# ir hex code



## melstar02 (Apr 26, 2006)

Does anyone have ir remote hex for two of the remote control address codes? I'm looking to use 2 boxes next to each other and a couple of aftermarket remotes. I have given each box a different remote control address and things work fine with the original peanut remote. The learning remotes send each unit back to the default address of 0. I have tried using address 1 & 9 to get better separation and it didn't work. If I could get the hex code for say address 1 and 2, if it works that way, it would be clean IR for the learning remotes. Any help or comment would be appreciated.


----------



## stevel (Aug 23, 2000)

Um, which learning remotes?

if you want Pronto codes, go to www.remotecentral.com TiVo used to offer a page with the Pronto codes for all the remote codes, but they seem to have removed it.


----------



## melstar02 (Apr 26, 2006)

I have 2 Marantz RC 9500 remote controls. They are like the Pronto Pro. I did check remotecentral before posting. I just could not find the info anywhere.


----------



## stevel (Aug 23, 2000)

At RemoteCentral I see CCF files with remote codes 1, 3 and 9. It is annoying that I can't find the simple list that used to be on tivo.com of all of the codes.

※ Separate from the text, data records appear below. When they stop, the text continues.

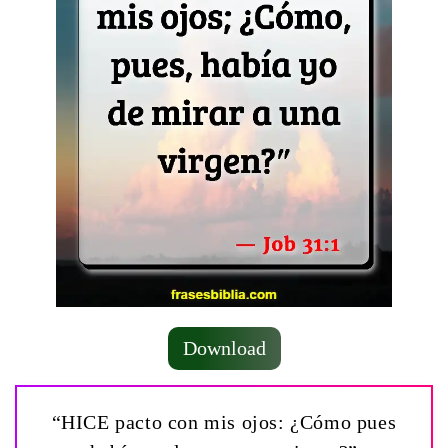
Download
“HICE pacto con mis ojos: ¿Cómo pues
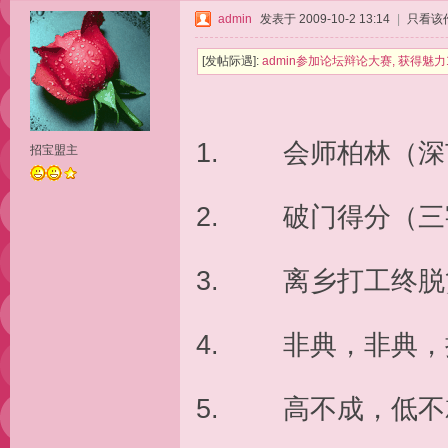
admin
发表于 2009-10-2 13:14
|
只看该
[发帖际遇]:
admin参加论坛辩论大赛, 获得魅力1
1. 会师柏林（深
招宝盟主
2. 破门得分（
3. 离乡打工终脱
4. 非典，非典，
5. 高不成，低不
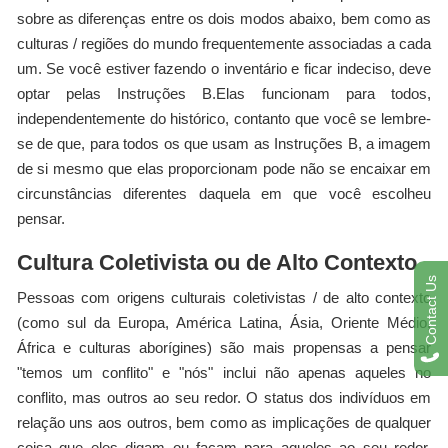
sobre as diferenças entre os dois modos abaixo, bem como as
culturas / regiões do mundo frequentemente associadas a cada
um. Se você estiver fazendo o inventário e ficar indeciso, deve
optar pelas Instruções B.Elas funcionam para todos,
independentemente do histórico, contanto que você se lembre-
se de que, para todos os que usam as Instruções B, a imagem
de si mesmo que elas proporcionam pode não se encaixar em
circunstâncias diferentes daquela em que você escolheu
pensar.
Cultura Coletivista ou de Alto Contexto
Contact Us
Pessoas com origens culturais coletivistas / de alto contexto
(como sul da Europa, América Latina, Ásia, Oriente Médio,
África e culturas aborígines) são mais propensas a pensar
"temos um conflito" e "nós" inclui não apenas aqueles no
conflito, mas outros ao seu redor. O status dos indivíduos em
relação uns aos outros, bem como as implicações de qualquer
coisa que eles digam ou façam para aqueles ao seu redor,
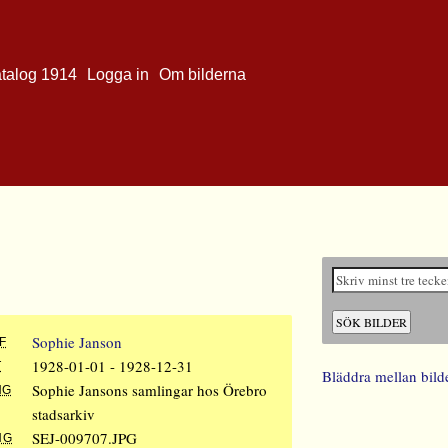
atalog 1914
Logga in
Om bilderna
Sophie Janson
F
1928-01-01 - 1928-12-31
T
Bläddra mellan bild
Sophie Jansons samlingar hos Örebro
NG
stadsarkiv
SEJ-009707.JPG
NG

There's no reason to believe, though, that choosing codes 1 and 2 will be any different than 1 and 9. What problem are you having?


----------



## melstar02 (Apr 26, 2006)

I can't believe that you could find and identify 3 different files with different address codes. Very impressive. If you can recall the names of the files I'd like to check them out.

The issue I'm having is when I change the remote address on the two units they work well if I use only the peanut remote. When I use the Marantz remotes that I have with learned IR from the peanut, both units default back to the 0 address ID code. So if i record or delete I will be recording or deleting on both.

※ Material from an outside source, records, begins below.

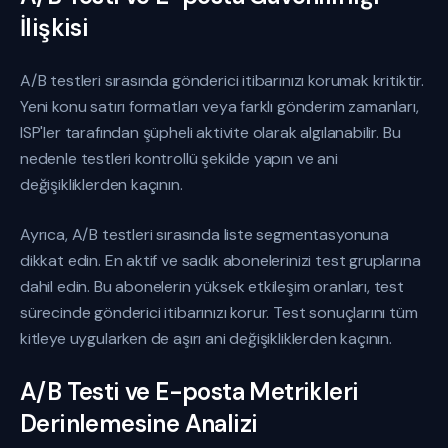
İlişkisi
A/B testleri sırasında gönderici itibarınızı korumak kritiktir.
Yeni konu satırı formatları veya farklı gönderim zamanları,
ISP'ler tarafından şüpheli aktivite olarak algılanabilir. Bu
nedenle testleri kontrollü şekilde yapın ve ani
değişikliklerden kaçının.
Ayrıca, A/B testleri sırasında liste segmentasyonuna
dikkat edin. En aktif ve sadık abonelerinizi test gruplarına
dahil edin. Bu abonelerin yüksek etkileşim oranları, test
sürecinde gönderici itibarınızı korur. Test sonuçlarını tüm
kitleye uygularken de aşırı ani değişikliklerden kaçının.
A/B Testi ve E-posta Metrikleri
Derinlemesine Analizi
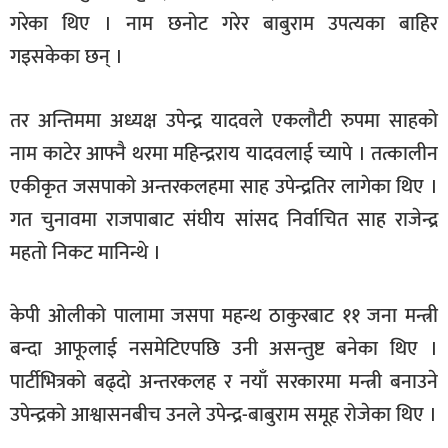
गरेका थिए । नाम छनोट गरेर बाबुराम उपत्यका बाहिर
गइसकेका छन् ।
तर अन्तिममा अध्यक्ष उपेन्द्र यादवले एकलौटी रुपमा साहको
नाम काटेर आफ्नै थरमा महिन्द्रराय यादवलाई च्यापे । तत्कालीन
एकीकृत जसपाको अन्तरकलहमा साह उपेन्द्रतिर लागेका थिए ।
गत चुनावमा राजपाबाट संघीय सांसद निर्वाचित साह राजेन्द्र
महतो निकट मानिन्थे ।
केपी ओलीको पालामा जसपा महन्थ ठाकुरबाट ११ जना मन्त्री
बन्दा आफूलाई नसमेटिएपछि उनी असन्तुष्ट बनेका थिए ।
पार्टीभित्रको बढ्दो अन्तरकलह र नयाँ सरकारमा मन्त्री बनाउने
उपेन्द्रको आश्वासनबीच उनले उपेन्द्र-बाबुराम समूह रोजेका थिए ।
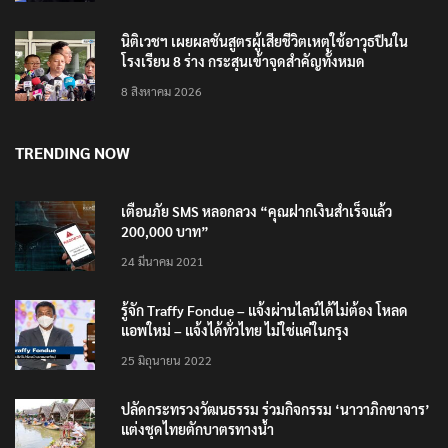
นิติเวชฯ เผยผลชันสูตรผู้เสียชีวิตเหตุใช้อาวุธปืนใน
โรงเรียน 8 ร่าง กระสุนเข้าจุดสำคัญทั้งหมด
8 สิงหาคม 2026
TRENDING NOW
เตือนภัย SMS หลอกลวง “คุณฝากเงินสำเร็จแล้ว
200,000 บาท”
24 มีนาคม 2021
รู้จัก Traffy Fondue – แจ้งผ่านไลน์ได้ไม่ต้อง โหลด
แอพใหม่ – แจ้งได้ทั่วไทย ไม่ใช่แค่ในกรุง
25 มิถุนายน 2022
ปลัดกระทรวงวัฒนธรรม ร่วมกิจกรรม ‘นาวาภิกขาจาร’
แต่งชุดไทยตักบาตรทางน้ำ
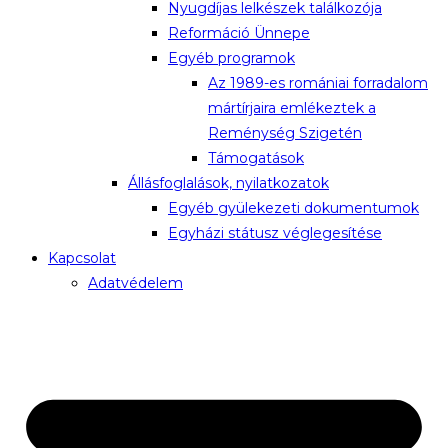
Nyugdíjas lelkészek találkozója
Reformáció Ünnepe
Egyéb programok
Az 1989-es romániai forradalom
mártírjaira emlékeztek a
Reménység Szigetén
Támogatások
Állásfoglalások, nyilatkozatok
Egyéb gyülekezeti dokumentumok
Egyházi státusz véglegesítése
Kapcsolat
Adatvédelem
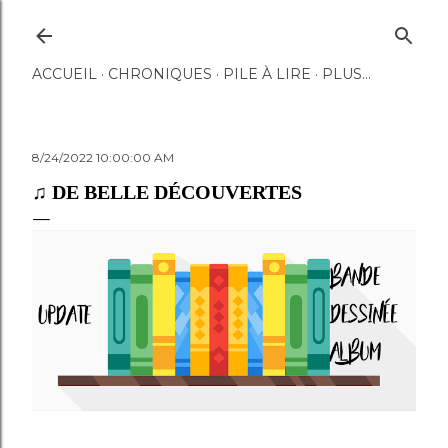
Accéder au contenu principal
ACCUEIL
CHRONIQUES
PILE À LIRE
PLUS…
8/24/2022 10:00:00 AM
♫ DE BELLE DÉCOUVERTES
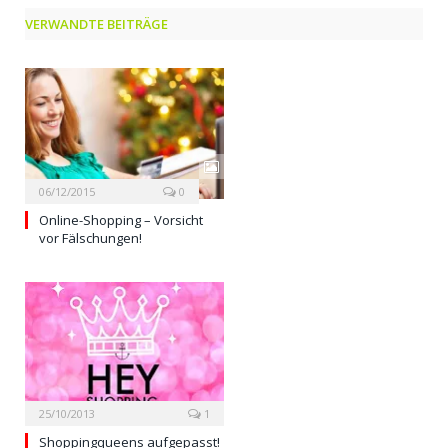
VERWANDTE BEITRÄGE
06/12/2015
0
Online-Shopping – Vorsicht
vor Fälschungen!
25/10/2013
1
Shoppingqueens aufgepasst!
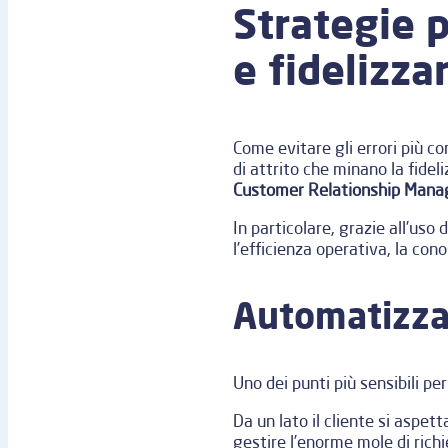
Strategie p
e fidelizzar
Come evitare gli errori più co
di attrito che minano la fide
Customer Relationship Man
In particolare, grazie all’uso 
l’efficienza operativa, la co
Automatizzar
Uno dei punti più sensibili per
Da un lato il cliente si aspet
gestire l’enorme mole di richi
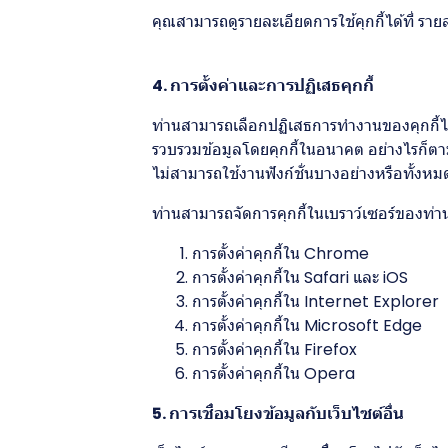
คุณสามารถดูรายละเอียดการใช้คุกกี้ได้ที่
รายล
4. การตั้งค่าและการปฏิเสธคุกกี้
ท่านสามารถเลือกปฏิเสธการทำงานของคุกกี้ได้
รวบรวมข้อมูลโดยคุกกี้ในอนาคต อย่างไรก็ตาม
ไม่สามารถใช้งานฟังก์ชั่นบางอย่างหรือทั้งห
ท่านสามารถจัดการคุกกี้ในเบราว์เซอร์ของท่านได
การตั้งค่าคุกกี้ใน
Chrome
การตั้งค่าคุกกี้ใน
Safari
และ
iOS
การตั้งค่าคุกกี้ใน
Internet Explorer
การตั้งค่าคุกกี้ใน
Microsoft Edge
การตั้งค่าคุกกี้ใน
Firefox
การตั้งค่าคุกกี้ใน
Opera
5. การเชื่อมโยงข้อมูลกับเว็บไซต์อื่น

I have contacted DTv and reach some advanced level of tech support. They were able to replicate the problem and even followed up 2 weeks later but have no resolution. This issue happened after the last major Tivo upgrade. It worked fine before and stopped right after that large update. 

Your help is greatly appreciated.


----------



## stevel (Aug 23, 2000)

Just page through the component listings for TiVo..Digital Video Recorders. Many files are listed, some claim that they use codes 1, 3 and/or 9.

I have taught my Pronto (the original TSU-1000) remote code 1 and 2 and didn't have the problem you saw.


----------



## melstar02 (Apr 26, 2006)

I did find a ccf file on remotecentral and I will try using the two device addresses in the next couple of days. I don't know if this IR is clean but it sure is a great start. I have nothing to go on.

Mel


----------



## stevel (Aug 23, 2000)

Most of them are not clean. You can go through the painful exercise of dumping the CCF to get the format, device and button codes, use the "generate all codes" utility to create a set, then match them up. All the utilities are available through RemoteCentral.


----------